» **DATA FOR PROCESSING**
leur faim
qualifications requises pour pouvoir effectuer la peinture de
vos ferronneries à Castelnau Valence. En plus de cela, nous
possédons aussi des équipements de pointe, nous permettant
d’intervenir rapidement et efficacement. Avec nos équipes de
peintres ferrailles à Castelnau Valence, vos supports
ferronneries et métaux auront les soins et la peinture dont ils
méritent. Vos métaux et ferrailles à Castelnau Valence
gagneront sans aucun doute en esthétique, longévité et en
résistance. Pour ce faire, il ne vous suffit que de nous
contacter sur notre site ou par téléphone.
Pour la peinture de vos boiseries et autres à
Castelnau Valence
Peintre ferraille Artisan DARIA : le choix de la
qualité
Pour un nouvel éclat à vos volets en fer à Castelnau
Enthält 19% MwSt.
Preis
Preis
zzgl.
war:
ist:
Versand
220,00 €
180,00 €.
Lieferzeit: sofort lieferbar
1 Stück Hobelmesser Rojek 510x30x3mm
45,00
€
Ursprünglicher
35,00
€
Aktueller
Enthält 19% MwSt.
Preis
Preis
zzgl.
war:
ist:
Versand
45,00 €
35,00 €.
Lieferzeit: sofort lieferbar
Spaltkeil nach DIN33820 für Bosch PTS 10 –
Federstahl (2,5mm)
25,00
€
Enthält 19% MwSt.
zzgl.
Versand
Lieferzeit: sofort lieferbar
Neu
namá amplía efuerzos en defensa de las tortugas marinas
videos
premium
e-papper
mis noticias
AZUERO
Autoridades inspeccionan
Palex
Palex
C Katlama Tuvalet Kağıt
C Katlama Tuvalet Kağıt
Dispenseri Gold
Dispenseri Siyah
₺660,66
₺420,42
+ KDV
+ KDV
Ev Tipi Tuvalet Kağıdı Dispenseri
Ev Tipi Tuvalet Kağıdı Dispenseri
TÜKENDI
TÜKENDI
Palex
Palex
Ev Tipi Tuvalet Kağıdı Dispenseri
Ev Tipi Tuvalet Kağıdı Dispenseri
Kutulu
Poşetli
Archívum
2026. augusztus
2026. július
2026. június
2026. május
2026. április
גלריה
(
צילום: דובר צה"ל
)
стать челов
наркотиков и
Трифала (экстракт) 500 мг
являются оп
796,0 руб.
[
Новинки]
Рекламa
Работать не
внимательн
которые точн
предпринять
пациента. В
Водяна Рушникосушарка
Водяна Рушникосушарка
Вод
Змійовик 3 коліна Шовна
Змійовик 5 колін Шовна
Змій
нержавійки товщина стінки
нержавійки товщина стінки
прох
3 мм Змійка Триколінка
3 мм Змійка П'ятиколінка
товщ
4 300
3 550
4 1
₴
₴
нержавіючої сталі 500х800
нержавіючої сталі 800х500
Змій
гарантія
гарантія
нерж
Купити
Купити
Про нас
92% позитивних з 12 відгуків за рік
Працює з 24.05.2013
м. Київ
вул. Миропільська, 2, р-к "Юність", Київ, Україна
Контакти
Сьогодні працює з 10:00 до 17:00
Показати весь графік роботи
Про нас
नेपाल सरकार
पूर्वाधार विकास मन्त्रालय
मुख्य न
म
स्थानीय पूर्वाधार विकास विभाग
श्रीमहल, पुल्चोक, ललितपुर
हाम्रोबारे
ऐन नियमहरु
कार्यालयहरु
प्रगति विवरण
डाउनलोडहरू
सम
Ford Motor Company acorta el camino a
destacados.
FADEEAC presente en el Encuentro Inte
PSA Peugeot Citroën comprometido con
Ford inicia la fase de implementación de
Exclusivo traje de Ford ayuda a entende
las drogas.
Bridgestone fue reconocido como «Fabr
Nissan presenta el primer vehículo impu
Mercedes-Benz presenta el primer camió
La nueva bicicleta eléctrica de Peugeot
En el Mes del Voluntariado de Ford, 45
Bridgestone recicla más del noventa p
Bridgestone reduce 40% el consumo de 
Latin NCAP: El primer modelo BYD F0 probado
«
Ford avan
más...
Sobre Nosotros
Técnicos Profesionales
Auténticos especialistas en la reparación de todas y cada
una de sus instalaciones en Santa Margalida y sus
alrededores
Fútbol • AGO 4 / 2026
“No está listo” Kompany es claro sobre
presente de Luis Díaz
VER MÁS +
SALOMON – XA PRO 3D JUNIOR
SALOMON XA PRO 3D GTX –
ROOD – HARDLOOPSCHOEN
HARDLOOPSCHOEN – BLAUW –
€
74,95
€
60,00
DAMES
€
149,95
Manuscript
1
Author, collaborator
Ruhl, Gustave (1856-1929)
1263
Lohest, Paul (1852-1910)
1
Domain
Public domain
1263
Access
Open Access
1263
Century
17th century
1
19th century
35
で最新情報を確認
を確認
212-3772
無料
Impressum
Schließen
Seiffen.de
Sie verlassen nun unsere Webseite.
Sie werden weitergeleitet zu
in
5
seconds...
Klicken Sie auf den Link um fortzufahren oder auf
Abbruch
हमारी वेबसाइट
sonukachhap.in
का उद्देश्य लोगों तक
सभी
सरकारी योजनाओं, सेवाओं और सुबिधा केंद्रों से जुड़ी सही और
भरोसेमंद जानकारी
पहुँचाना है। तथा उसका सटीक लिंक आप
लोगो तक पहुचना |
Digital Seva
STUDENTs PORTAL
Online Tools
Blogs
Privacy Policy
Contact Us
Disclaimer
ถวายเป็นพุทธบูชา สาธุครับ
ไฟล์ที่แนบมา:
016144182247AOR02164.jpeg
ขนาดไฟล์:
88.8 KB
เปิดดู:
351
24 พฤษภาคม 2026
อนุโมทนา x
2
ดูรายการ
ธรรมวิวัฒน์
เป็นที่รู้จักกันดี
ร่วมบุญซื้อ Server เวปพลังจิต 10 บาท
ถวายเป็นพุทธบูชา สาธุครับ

» **EXERCISE INSTRUCTIONS**
Copy out every line from the one containing "19th century" to the end of the material, both ends included.

» **ANSWER TO THIS TASK**
19th century
35
で最新情報を確認
を確認
212-3772
無料
Impressum
Schließen
Seiffen.de
Sie verlassen nun unsere Webseite.
Sie werden weitergeleitet zu
in
5
seconds...
Klicken Sie auf den Link um fortzufahren oder auf
Abbruch
हमारी वेबसाइट
sonukachhap.in
का उद्देश्य लोगों तक
सभी
सरकारी योजनाओं, सेवाओं और सुबिधा केंद्रों से जुड़ी सही और
भरोसेमंद जानकारी
पहुँचाना है। तथा उसका सटीक लिंक आप
लोगो तक पहुचना |
Digital Seva
STUDENTs PORTAL
Online Tools
Blogs
Privacy Policy
Contact Us
Disclaimer
ถวายเป็นพุทธบูชา สาธุครับ
ไฟล์ที่แนบมา:
016144182247AOR02164.jpeg
ขนาดไฟล์:
88.8 KB
เปิดดู:
351
24 พฤษภาคม 2026
อนุโมทนา x
2
ดูรายการ
ธรรมวิวัฒน์
เป็นที่รู้จักกันดี
ร่วมบุญซื้อ Server เวปพลังจิต 10 บาท
ถวายเป็นพุทธบูชา สาธุครับ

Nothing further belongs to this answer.